The following are concerns some faculty have expressed regarding the instructional modes and transparency of decision-making. As members of a research-intensive university, we are asking for evidence in support of student preferences, pedagogical reasons for the instructional modes, and other decisions being made for the Fall 2021 semester. Additionally, we request more transparency and faculty input in the decision-making process.
Note: For the sake of clarity, we use in-person, some online, hybrid, and web-based instructional models according to the Registrar’s definitions: https://registrar.schedule.wsu.edu/students/instruction-mode/
1. Student Preference:
Given WSU’s announcement of an in-person experience in the fall, it appears that students’ and stakeholders’ preferences for in-person classes are known. It is unclear, however, whether there is evidence to support the assumption that students prefer courses to be in-person, some online, hybrid, or web-based. Does WSU have data to support the preference for one format over the others?
2. Pedagogical Concerns:
The hybrid and some online models may not be pedagogically superior to fully remote instruction especially as faculty move to implement them for the first time.
First, there is an inherent difficulty in managing both in-person and remote course delivery simultaneously. Many of the approaches instructors use to facilitate interactive, student-centered learning, such as small-group discussions or clicker questions, may be particularly difficult to implement in a hybrid or some online format where remote students may be excluded. Additionally, as has been experienced with AMS courses, if the instructor’s attention is focused on in-person students, remote students may feel they are getting a second-rate learning experience.
Second, there is a concern about how students will manage a schedule that includes both in-person and synchronous remote classes. What do students do, on a given day, when they have a schedule that includes different modes of course delivery? Issues related to this include whether there is available physical space on campus for students who attend in-person classes to also attend remote classes, access to laptops or on-campus computers to attend remote classes, and—if the physical space or technology resources do not exist—the burden placed on students to find a hotspot off campus.
Finally, we are concerned about the effect of offering a mix of course delivery methods on equity gaps such as differential access to technology and the internet as well as balancing work and school responsibilities.

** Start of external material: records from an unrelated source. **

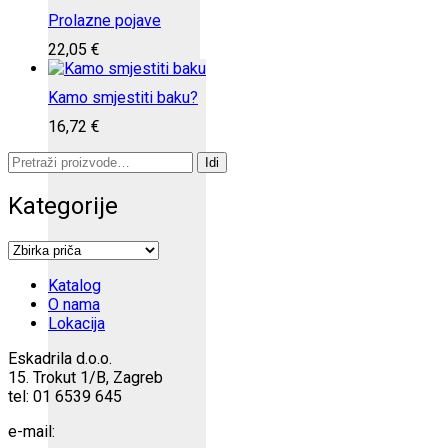
Prolazne pojave
22,05
€
Kamo smjestiti baku?
16,72
€
Pretraži:
Idi
Kategorije
Katalog
O nama
Lokacija
Eskadrila d.o.o.
15. Trokut 1/B, Zagreb
tel: 01 6539 645
e-mail:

Having more formats may lead to more work and confusion for the students we know are already struggling.
3. Attendance for In-person Classes:
Another concern is that, despite the loosening of room capacity restrictions expected as vaccine rates increase, the course enrollment (especially for large classes over 100) will exceed room capacity and attendance will need to be monitored. What responsibility will the instructor have in ensuring that in-person attendance does not exceed room capacities? Will instructors be asked to police mask requirements if masks are mandated for in-person classes? How will students be compelled to attend the in-person session(s)?

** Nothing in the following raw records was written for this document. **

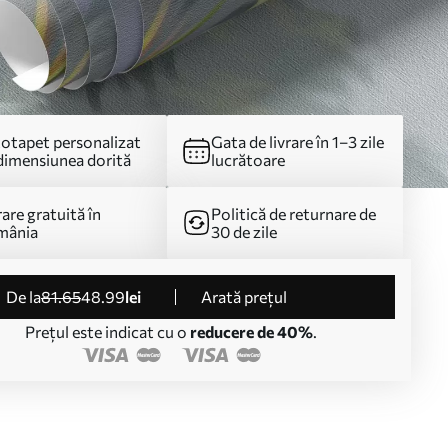
otapet personalizat
Gata de livrare în 1–3 zile
dimensiunea dorită
lucrătoare
rare gratuită în
Politică de returnare de
mânia
30 de zile
de la
81
.65
48
.99
lei
Arată prețul
Prețul este indicat cu o
reducere de 40%
.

Anecdotally, colleagues at other institutions that have been using a “some online” model of instruction have experienced very low rates of in-person attendance and higher remote attendance. This worries some faculty who must risk exposure to leave home and be in the classroom regardless of in-person attendance.
4. Faculty Workload:
There is a substantial concern that there will be an increase in workload with a change to hybrid or some online instructional formats. Already, faculty have been asked to redesign their courses over the past year and without compensation. Ongoing redesign expectations disproportionately impact lecturers and career-track faculty with higher instructional loads. If faculty are asked to use the hybrid or some online models, they will need to invest time and effort in adapting the design of their courses and course components to accommodate both in-person and remote environments. This work will likely need to be done when faculty are off contract. Additionally, this increased workload will disproportionately impact instructors of large classes and departments that teach high enrollment classes. Finally, with WSU moving to Canvas next fall, there will be the additional workload associated with learning a new learning management system (LMS) and building a course in the new LMS.
5. Transparency of Decision-making and Faculty Input:
So far, there has been little communication to faculty, staff, and students about fall plans. It is important for the administration to keep us informed even if plans have not yet been finalized. Currently, the faculty are relying on second- or third-hand information about fall plans which adds inaccuracies and confusion to an already uncertain future. Additionally, with improved communication, students and staff, especially professional advisors who are actively advising students, can be better informed to make academic and personal decisions. Finally, it is unclear whether faculty are involved in the decision-making process.
We request that faculty are provided with research indicating the effectiveness of instructional modality as well as student and stakeholder preferences. Faculty should be provided with more freedom over choosing the class format that facilitates their instructional goals and that does not lead to additional uncompensated work. Additionally, the Provost’s Office should communicate more with faculty and include faculty input into the decisions that have a direct effect on them.